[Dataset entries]
◆ ◆ ◆ ◆ ◆ ◆ ◆

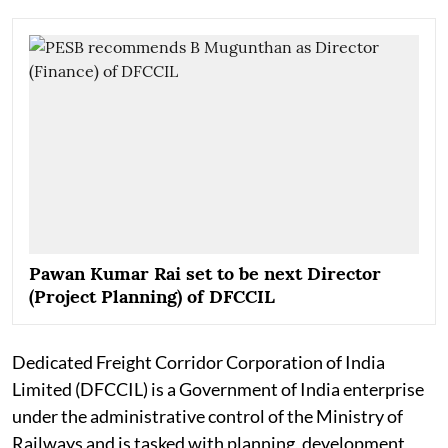
Pawan Kumar Rai set to be next Director
(Project Planning) of DFCCIL
Dedicated Freight Corridor Corporation of India
Limited (DFCCIL) is a Government of India enterprise
under the administrative control of the Ministry of
Railways and is tasked with planning, development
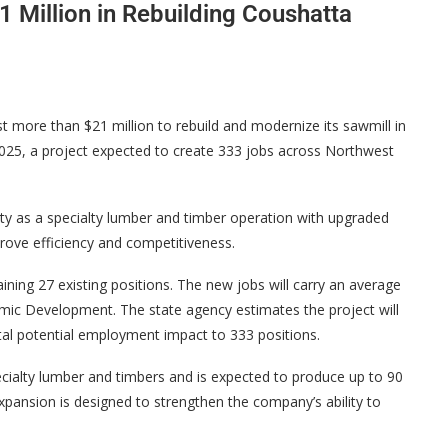
1 Million in Rebuilding Coushatta
more than $21 million to rebuild and modernize its sawmill in
 2025, a project expected to create 333 jobs across Northwest
lity as a specialty lumber and timber operation with upgraded
rove efficiency and competitiveness.
ining 27 existing positions. The new jobs will carry an average
mic Development. The state agency estimates the project will
otal potential employment impact to 333 positions.
pecialty lumber and timbers and is expected to produce up to 90
expansion is designed to strengthen the company’s ability to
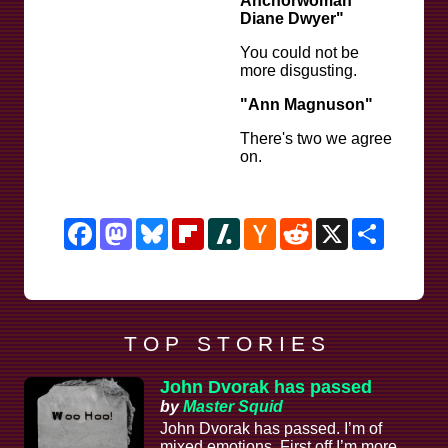
Anchorwoman
Diane Dwyer"
You could not be
more disgusting.
"Ann Magnuson"
There's two we agree
on.
Facebook
Mastodon
Bluesky
Flipboard
Slashdot
Hacker
Reddit
X
Share
News
T O P S T O R I E S
John Dvorak has passed
by
Master Squid
John Dvorak has passed. I’m of
mixed emotions. First off I’m more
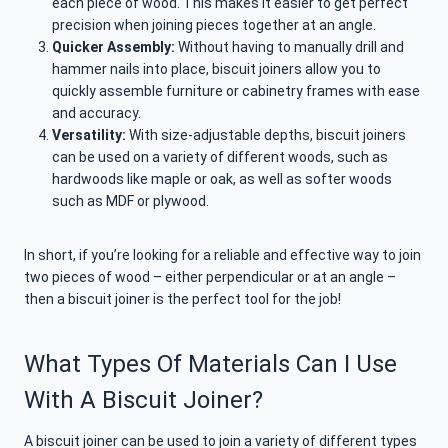
each piece of wood. This makes it easier to get perfect
precision when joining pieces together at an angle.
Quicker Assembly:
Without having to manually drill and
hammer nails into place, biscuit joiners allow you to
quickly assemble furniture or cabinetry frames with ease
and accuracy.
Versatility:
With size-adjustable depths, biscuit joiners
can be used on a variety of different woods, such as
hardwoods like maple or oak, as well as softer woods
such as MDF or plywood.
In short, if you’re looking for a reliable and effective way to join
two pieces of wood – either perpendicular or at an angle –
then a biscuit joiner is the perfect tool for the job!
What Types Of Materials Can I Use
With A Biscuit Joiner?
A biscuit joiner can be used to join a variety of different types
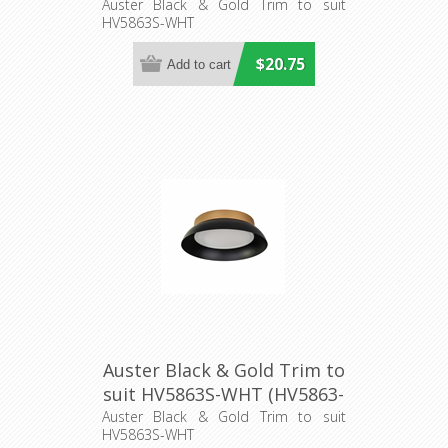
2-BLKGLD) Havit Lighting
Auster Black & Gold Trim to suit
HV5863S-WHT
$20.75
Auster Black & Gold Trim to
suit HV5863S-WHT (HV5863-
3-BLKGLD) Havit Lighting
Auster Black & Gold Trim to suit
HV5863S-WHT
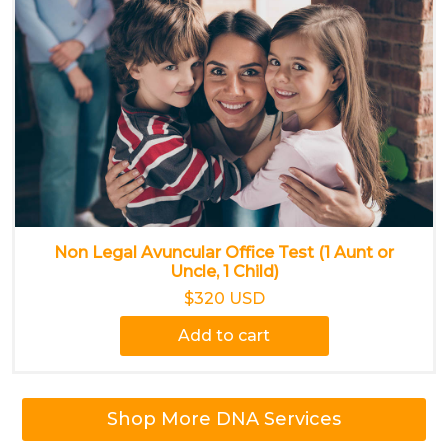
Non Legal Avuncular Office Test (1 Aunt or
Uncle, 1 Child)
$320 USD
Add to cart
Shop More DNA Services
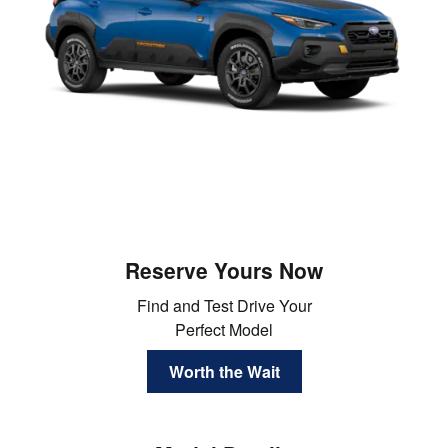
Reserve Yours Now
Find and Test Drive Your
Perfect Model
Worth the Wait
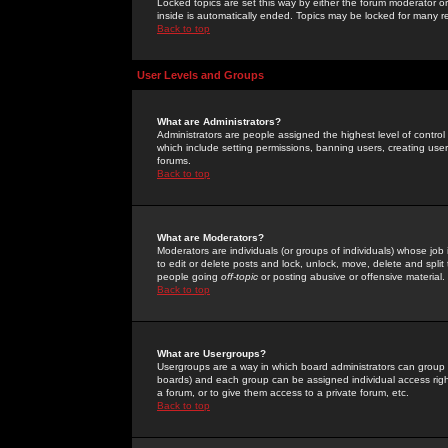
Locked topics are set this way by either the forum moderator or
inside is automatically ended. Topics may be locked for many 
Back to top
User Levels and Groups
What are Administrators?
Administrators are people assigned the highest level of control
which include setting permissions, banning users, creating userg
forums.
Back to top
What are Moderators?
Moderators are individuals (or groups of individuals) whose job 
to edit or delete posts and lock, unlock, move, delete and spli
people going
off-topic
or posting abusive or offensive material.
Back to top
What are Usergroups?
Usergroups are a way in which board administrators can group u
boards) and each group can be assigned individual access right
a forum, or to give them access to a private forum, etc.
Back to top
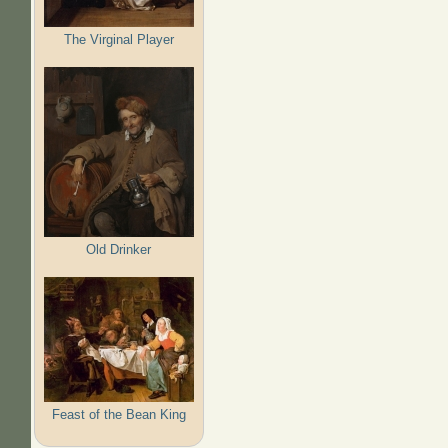
The Virginal Player
Old Drinker
Feast of the Bean King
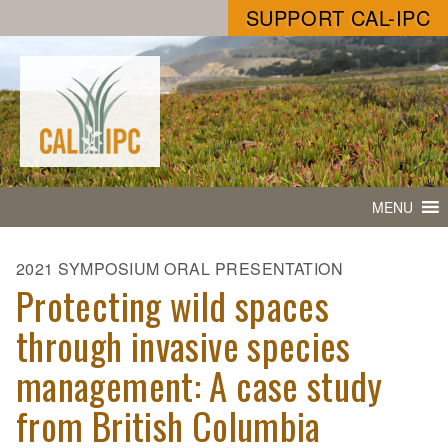
SUPPORT CAL-IPC
MENU
2021 SYMPOSIUM ORAL PRESENTATION
Protecting wild spaces
through invasive species
management: A case study
from British Columbia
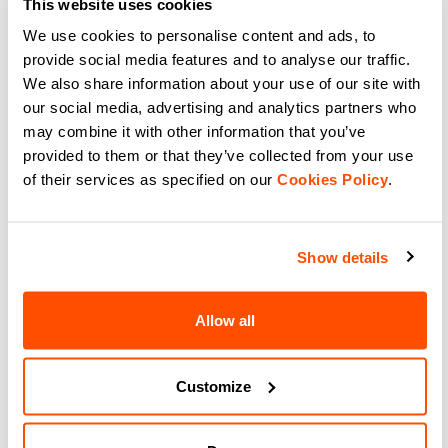
This website uses cookies
We use cookies to personalise content and ads, to
navigate_before
navigate_next
provide social media features and to analyse our traffic.
We also share information about your use of our site with
our social media, advertising and analytics partners who
Compare
may combine it with other information that you’ve
provided to them or that they’ve collected from your use
of their services as specified on our
Cookies Policy
.
Show details
Our cycling socks:
The selection of cycling socks is
Allow all
designed to be the best solution for your
bike rides. A range of performance
Customize
stockings with soft, comfortable and
highly breathable fabrics for all types of
bike rides.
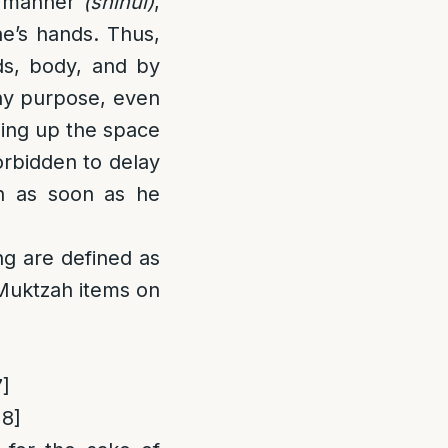
l manner
(shinui)
,
ne’s hands. Thus,
s, body, and by
any purpose, even
eing up the space
forbidden to delay
n as soon as he
ng are defined as
Muktzah items on
7]
18]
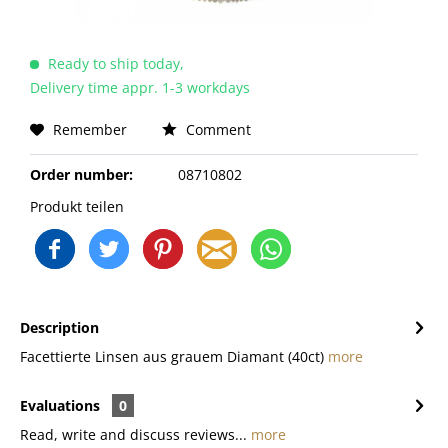
Ready to ship today,
Delivery time appr. 1-3 workdays
Remember
Comment
Order number:
08710802
Produkt teilen
Description
Facettierte Linsen aus grauem Diamant (40ct)
more
Evaluations
0
Read, write and discuss reviews...
more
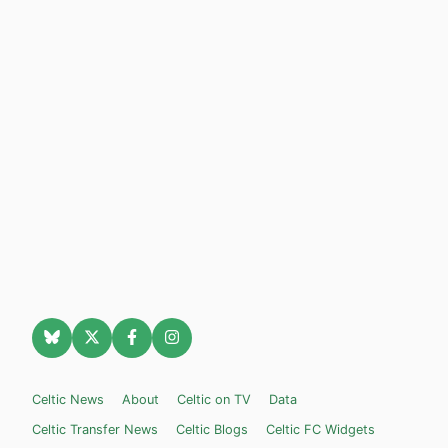
Celtic News
About
Celtic on TV
Data
Celtic Transfer News
Celtic Blogs
Celtic FC Widgets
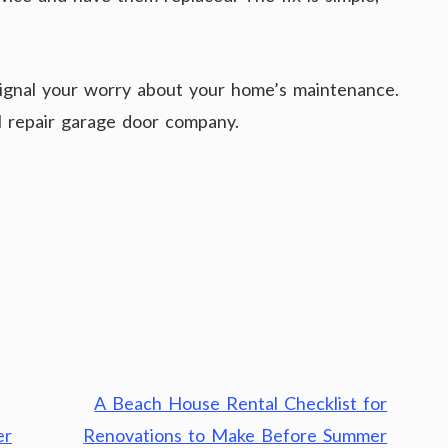
ignal your worry about your home’s maintenance.
al repair garage door company.
A Beach House Rental Checklist for
er
Renovations to Make Before Summer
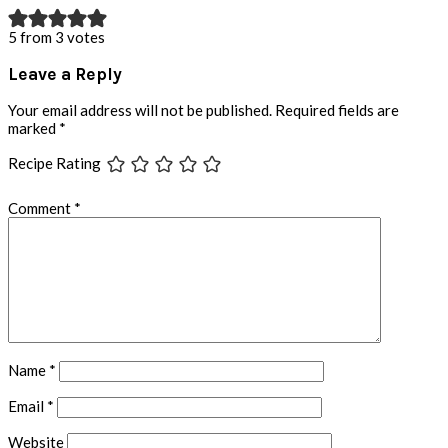
5 from 3 votes
Leave a Reply
Your email address will not be published.
Required fields are
marked
*
Recipe Rating
Comment
*
Name
*
Email
*
Website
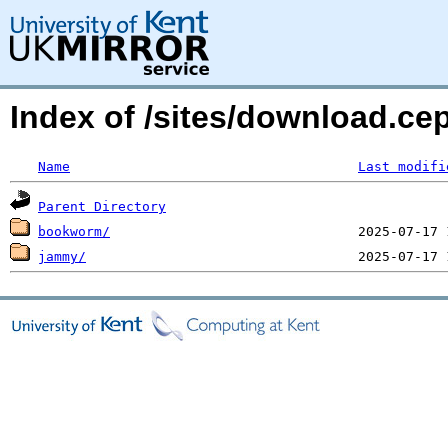
Index of /sites/download.ce
Name
Last modifi
Parent Directory
bookworm/
jammy/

◆ ◆ ◆ ◆ ◆ ◆ ◆

- _What is required_
All lines with the word "such" are needed; pull them from the entries and copy each.

- _Solution_
can be used on a variety of different woods, such as
such as MDF or plywood.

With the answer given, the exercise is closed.